%%

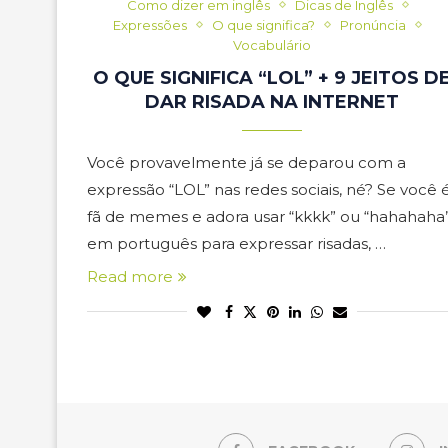
Como dizer em inglês
Dicas de Inglês
Expressões
O que significa?
Pronúncia
Vocabulário
O QUE SIGNIFICA “LOL” + 9 JEITOS D
DAR RISADA NA INTERNET
Você provavelmente já se deparou com a
expressão “LOL” nas redes sociais, né? Se você 
fã de memes e adora usar “kkkk” ou “hahahaha
em português para expressar risadas, …
Read more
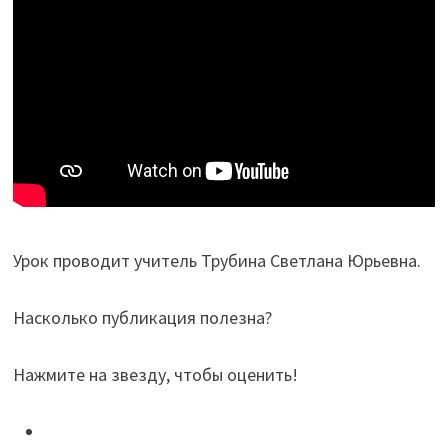
Урок проводит учитель Трубина Светлана Юрьевна.
Насколько публикация полезна?
Нажмите на звезду, чтобы оценить!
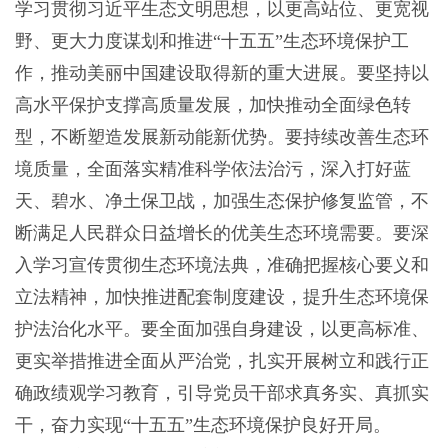
学习贯彻习近平生态文明思想，以更高站位、更宽视
野、更大力度谋划和推进“十五五”生态环境保护工
作，推动美丽中国建设取得新的重大进展。要坚持以
高水平保护支撑高质量发展，加快推动全面绿色转
型，不断塑造发展新动能新优势。要持续改善生态环
境质量，全面落实精准科学依法治污，深入打好蓝
天、碧水、净土保卫战，加强生态保护修复监管，不
断满足人民群众日益增长的优美生态环境需要。要深
入学习宣传贯彻生态环境法典，准确把握核心要义和
立法精神，加快推进配套制度建设，提升生态环境保
护法治化水平。要全面加强自身建设，以更高标准、
更实举措推进全面从严治党，扎实开展树立和践行正
确政绩观学习教育，引导党员干部求真务实、真抓实
干，奋力实现“十五五”生态环境保护良好开局。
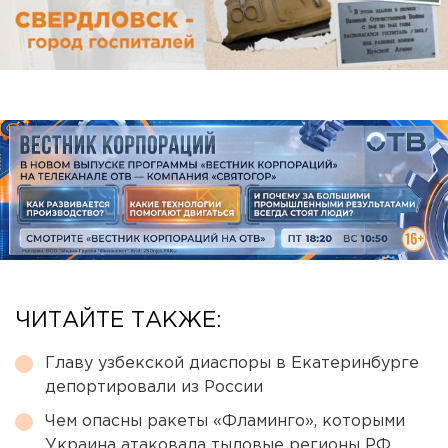
ЧИТАЙТЕ ТАКЖЕ:
Главу узбекской диаспоры в Екатеринбурге
депортировали из России
Чем опасны ракеты «Фламинго», которыми
Украина атаковала тыловые регионы РФ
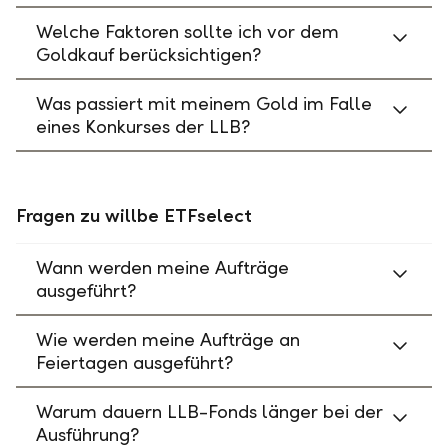
Welche Faktoren sollte ich vor dem
Goldkauf berücksichtigen?
Was passiert mit meinem Gold im Falle
eines Konkurses der LLB?
Fragen zu willbe ETFselect
Wann werden meine Aufträge
ausgeführt?
Wie werden meine Aufträge an
Feiertagen ausgeführt?
Warum dauern LLB-Fonds länger bei der
Ausführung?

%%

# [What is being asked]
Text only, no pictures: please print exactly the lines above from the line with "DAR RISADA NA INTERNET" up to and including the line with "Нажмите на звезду, чтобы оценить!", and nothing else.

# [Exercise result]
DAR RISADA NA INTERNET
Você provavelmente já se deparou com a
expressão “LOL” nas redes sociais, né? Se você 
fã de memes e adora usar “kkkk” ou “hahahaha
em português para expressar risadas, …
Read more
Урок проводит учитель Трубина Светлана Юрьевна.
Насколько публикация полезна?
Нажмите на звезду, чтобы оценить!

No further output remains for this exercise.